Can you run this again with torch 21, so we get a cleaner profiler trace? With torch 20, it inserts all those "marker" blocks.
Also, can you change the script in two ways:
- Create two streams up front, and then keep using the same streams (instead of creating a new stream every batch)
- At the end of each batch, print out the first element of each tensor. This is to force the code to wait and synchronize both streams at the end of each batch. What you have here is already quite good, and probably enough. These two extra things are just bonus, for safety.
I want to send this off to AMD ASAP. This repro is gold.

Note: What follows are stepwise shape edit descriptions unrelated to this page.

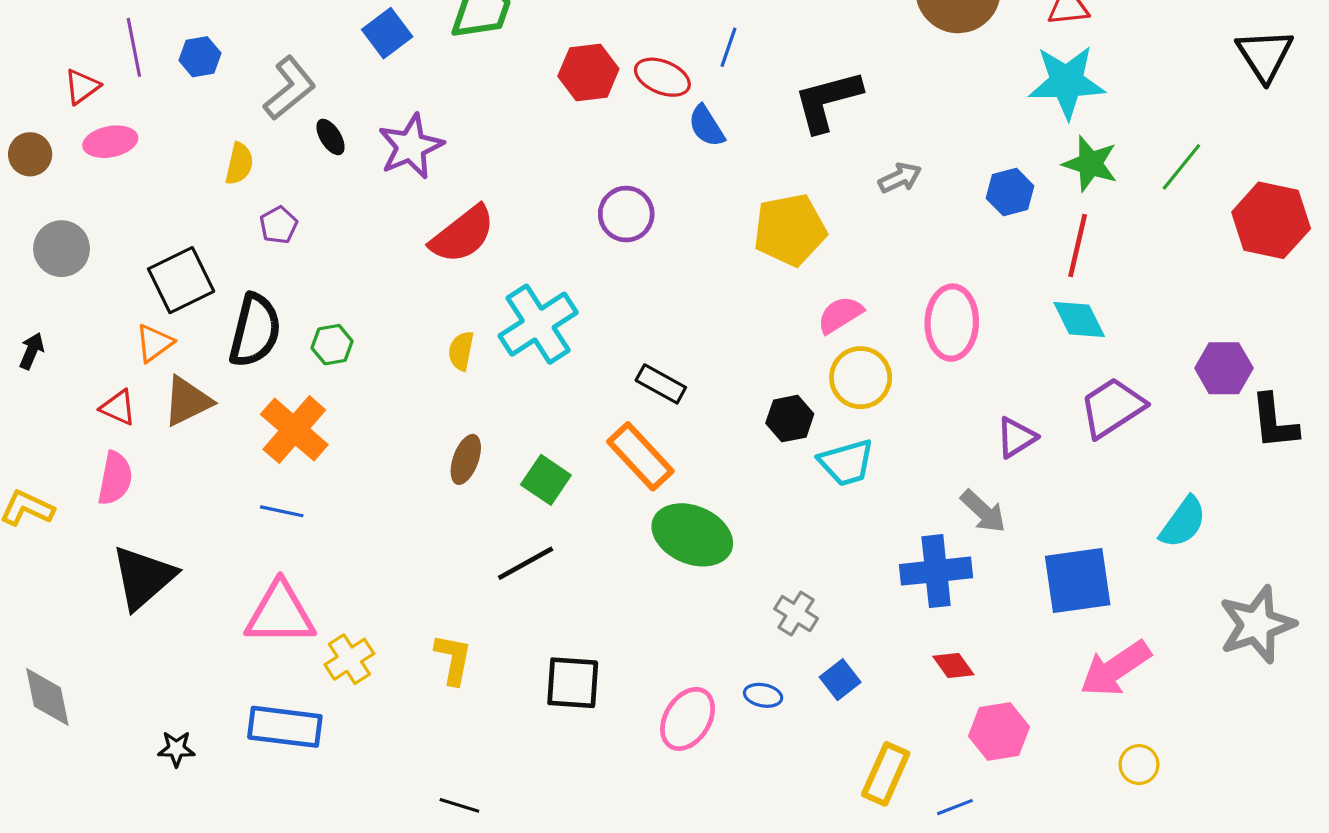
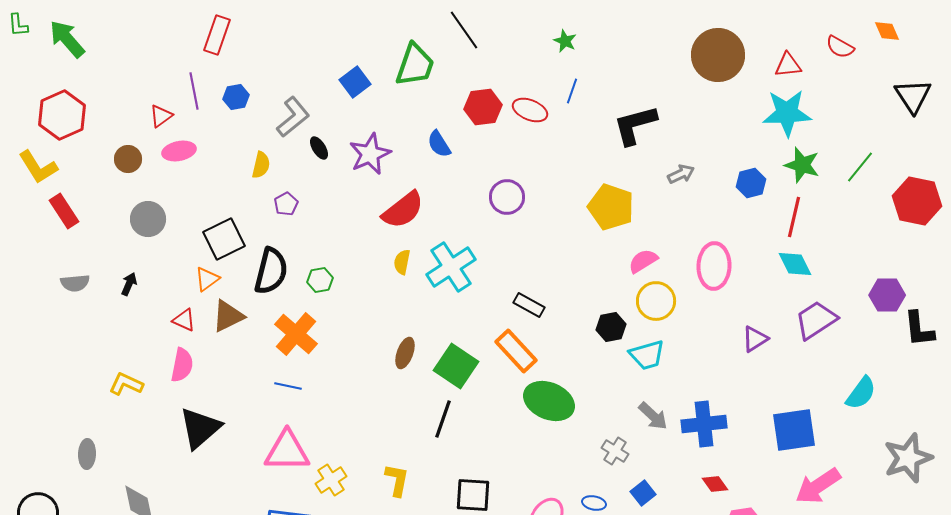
blue semicircle: (706, 126) -> (439, 144), moved
yellow pentagon: (790, 230) -> (611, 207), turned 30
yellow semicircle: (461, 351) -> (402, 262), moved
green square: (546, 480) -> (456, 366), size x1.4
gray arrow: (983, 511) -> (653, 416), moved
black line: (526, 563) -> (443, 419), turned -42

It seems that implementing those 2 suggestions breaks the repro somehow. Torch 2.1 LUMI:
Torch 2.0 LUMI:
It turns out that re-using the streams causes the overlap issue to go away. Torch 2.1 LUMI with no stream re-use:
I'll see if I can figure more out regarding this.
That suggests a fix then?
I have made some further discoveries. The important ones:
- In my repro, if computation and communication each have dedicated non-default streams then overlap happens correctly. If the computation stream context is active when the communication stream context is activated, the overlap still happens correctly. If computation instead uses the default stream (and communication still has its own dedicated non-default stream), then overlap does not happen on LUMI. This is a bug as far as I know.

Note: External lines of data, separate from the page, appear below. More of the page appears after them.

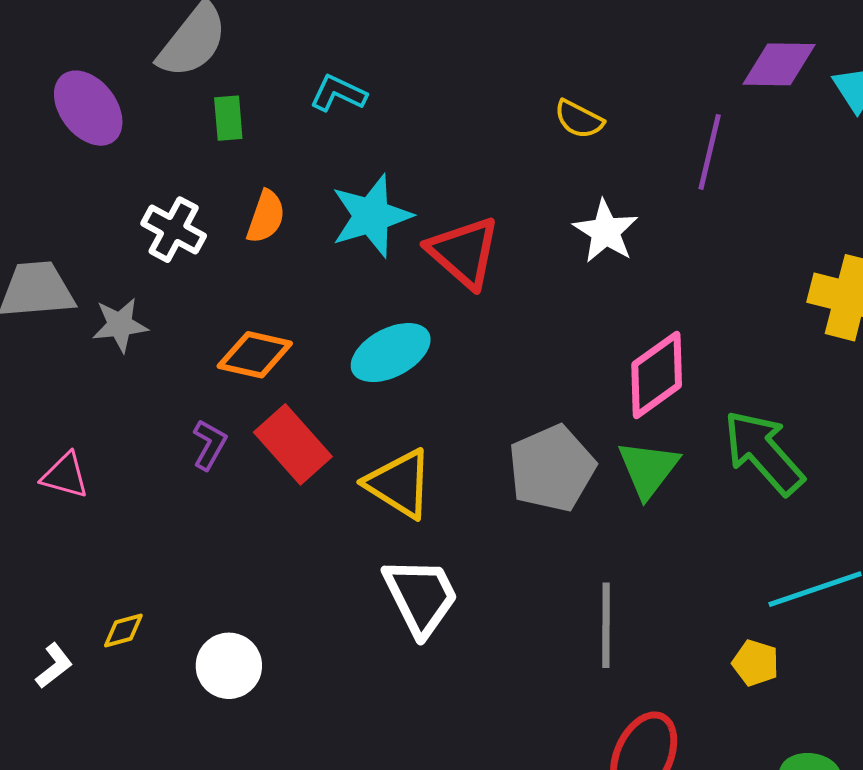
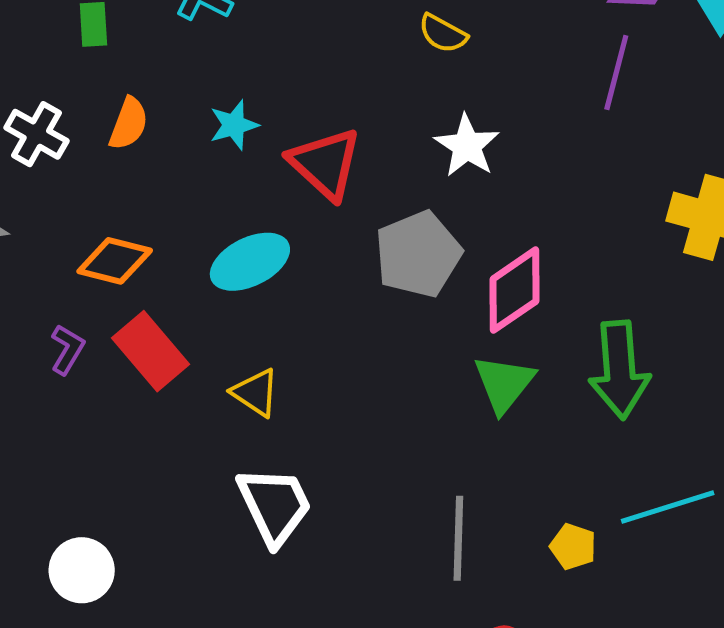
purple line: (710, 152) -> (616, 73), moved
cyan star: (371, 216) -> (234, 125), size x0.6
green arrow: (764, 452) -> (619, 370), turned -144
gray pentagon: (552, 468) -> (418, 254), moved
yellow triangle: (399, 484) -> (255, 393), size x0.7
yellow pentagon: (756, 663) -> (573, 547), moved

- I added a 'computation stream' at the start of our training code and observed the above phenomenon. Unfortunately, using a dedicated computation stream caused throughput to drop from 8500 tokens/dev/sec to 2000 tokens/dev/sec. Thus, the benefit of overlap is being negated by some other issue with using a dedicated computation stream.
- From what I can glean from perf profiles, I think that the communication is trivial compared to the computation for the 1B. I suspect that getting the desired overlap will have a negligible benefit (≤ 5%) to our performance.

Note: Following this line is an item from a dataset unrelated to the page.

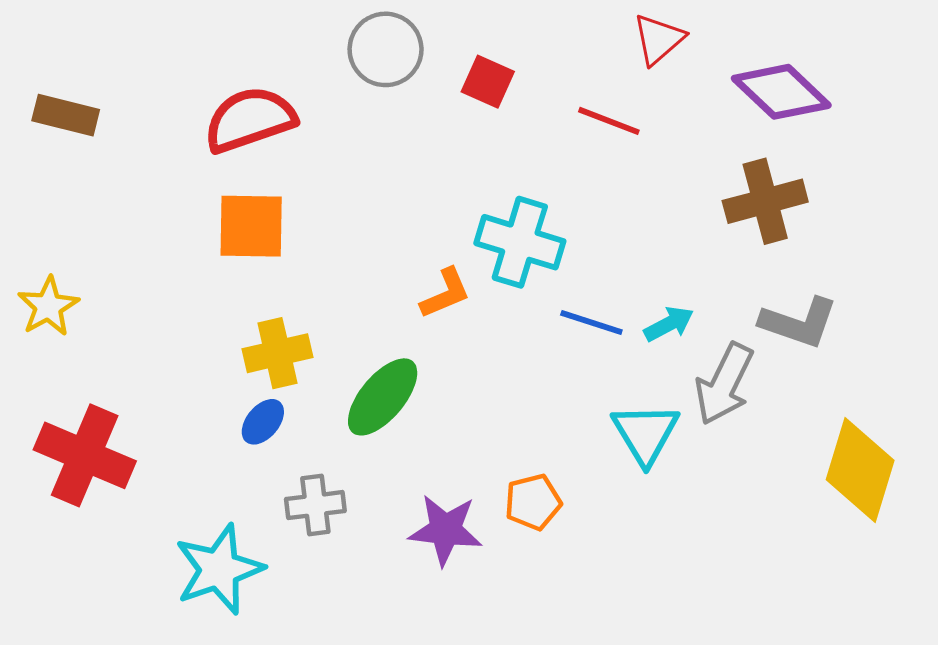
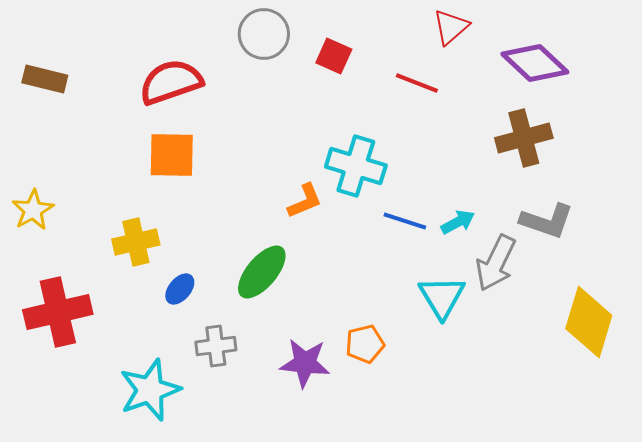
yellow cross: (277, 353) -> (136, 242), moved
red cross: (85, 455) -> (58, 312), turned -36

At this point I believe that the cause of the overlap issue is neither in our code nor in FSDP. It could be due to AMD-specific logic in torch or related to AMD GPUs at some other level. We can send my repro script to AMD, which currently is set to the case where communication has a dedicated non-default stream and computation uses the default stream.
@2015aroras @dirkgr great thread! Is there any update you could provide on this issue? Did you trace it back to something in the AMD stack?
Marking the items prior to Feb 29th as "closed".